Олли, который со времен глубочайшей скрытности дожил до дней, когда гомосексуальные браки легальны во многих шштатах, снова пожал худыми плечами. Как будто хотел сказать, что все это суета сует.

— Вот это был наш Мистер Вкусняшка, воплощение всего красивого и желанного и недостижимого. Я его не видел больше никогда до позапрошлой недели. Ни в «Хайпокетс», ни у Питера Пеппера, ни в «Высоком стакане», ни в одном другом клубе, где я бывал…хотя в клубах я бывал все реже и реже, когда началась эпоха Рейгана. К концу 80-х ходить в гей-клубы считалось дикостью. Как на маскарад в рассказе По о Красной Смерти. Знаешь, это как «Давайте, сбросьте оковы, выпейте еще шампанского и игнорируйте всех остальных как мошек». Это было не смешно, но не для тех, кому было 22, и кто считал, что его и пуля не возьмет.

— Тяжело было, наверное.

— Олли сделал свободной от трости рукой жест, говорящий comme ci, comme зa. «И да, и нет. Это было то, что завязавшие алкоголики называют жизнью в терминах жизни».

Дэйв подумал спустить всё на тормозах и понял, что не может. Подаренные часы вызывали ужас.
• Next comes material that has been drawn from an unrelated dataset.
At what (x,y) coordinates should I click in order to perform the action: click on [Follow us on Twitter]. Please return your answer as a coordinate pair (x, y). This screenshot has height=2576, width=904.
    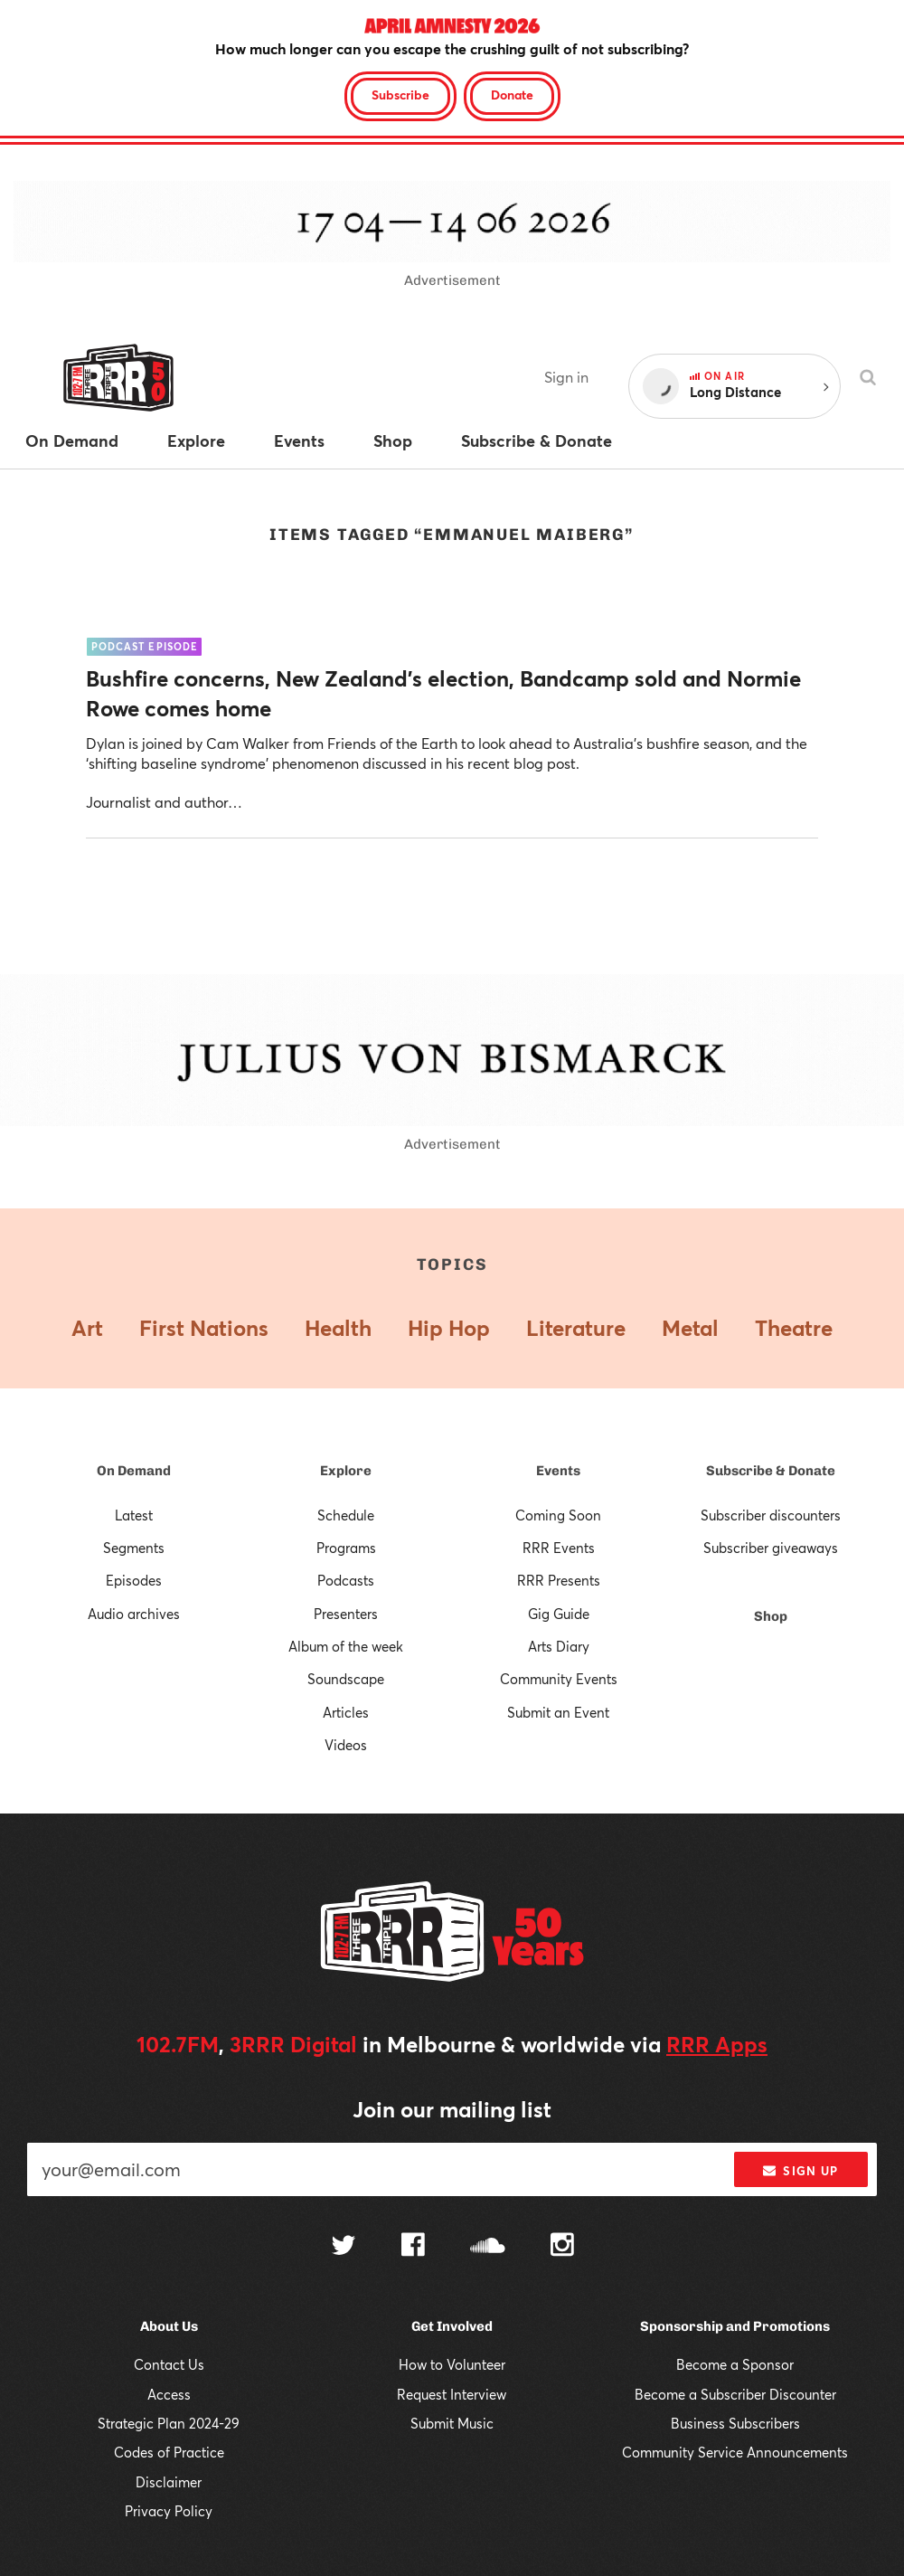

— Послушай дядю Дэйва, Олли. Коротко и ясно: ты не видел этого паренька. Ты видел кого-то, кто похож на него, но если Мистеру Вкусняшке тогда было 22, ему сегодня около пятидесяти. Если СПИД не подхватил, конечно. Это всего лишь твой мозг сыграл с тобой такую шутку.

— Мой старый мозг, — улыбаясь, сказал Олли. — Мой маразматический мозг.

— Я не говорю о маразме. У тебя его нет. Но твой мозг действительно старый.

— Без сомнения, но это был он. Он. В первый раз, когда я его увидел, он был на Мэриленд авеню, в футе от проезжей трассы. Несколько дней спустя он сидел на крыльце церкви и курил кретек. Два дня назад он был на скамейке позади приемного покоя. Все еще в синей майке и белых велосипедках. Движение должно было бы из-за него остановиться, но его никто не видел. Кроме меня, конечно.